I love animals. For years I’ve considered volunteering at an animal shelter, but my fear that my heart would break in a thousand different ways kept me away until this past winter. On a whim, I decided to sign-up to voluneer at Ohio Allycat Resource.
The shelter is a nice place, not the dingy wall to wall crates with terrified furry little souls inside I had imagined. Most of the cats are in large rooms filled with toys, soft beds and each room has its own little cat doors out to catios where there’s endless bird and squirrel watching available to them. The fact that this temporary home is so nicely outfitted neutralized my worries about leaving my shifts filled with sadness.
While I worried over how much sadness this weekly ritual would bring, I was surprised to find how much it filled me up to do dirty work with several other people who would squeal at kittens just as much as I do. The work is not at all glamorous, scrubbing litter boxes, scraping kitten poo off the wall, mopping, cleaning dishes, and changing over laundry. And yet there’s something about it that’s feeding my soul.

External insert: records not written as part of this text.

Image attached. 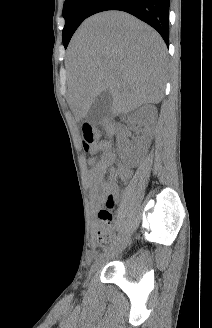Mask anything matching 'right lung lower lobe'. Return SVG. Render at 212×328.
Listing matches in <instances>:
<instances>
[{"mask_svg":"<svg viewBox=\"0 0 212 328\" xmlns=\"http://www.w3.org/2000/svg\"><path fill=\"white\" fill-rule=\"evenodd\" d=\"M170 0H96L88 17L107 10L130 13L155 28L169 45Z\"/></svg>","mask_w":212,"mask_h":328,"instance_id":"1","label":"right lung lower lobe"}]
</instances>
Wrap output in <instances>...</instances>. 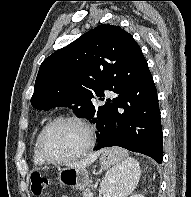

When COVID-19 really hit here and Ohio was on lock-down, that group of folks feeding and cleaning up after cats were the only people I would see in person every week apart from my wife. I’d never thought my 2 or 3 days at the office really did much for me, but without it I was feeling the strain of isolation. I didn’t know I needed small social interactions until the pandemic.
Week by week we would clean pounds and pounds of litter, and pause to chat. It was never spoken aloud that we all needed a bit more social interaction, but we would linger over the dishes and check-in with each other. We would have conversations about what the pandemic was like for each of us spread across the hallway. Those weeks that I was feeling the most alone, I looked forward to those shifts.
We’ve negotiated how we can see our friends now, usually outside and at a distance, and I’m feeling less of the strain of isolation. Those cats and the folks caring for those cats really helped carry me through those tough weeks. That routine felt like the one sure thing I could hang on to for a couple months. And I am tremendously grateful.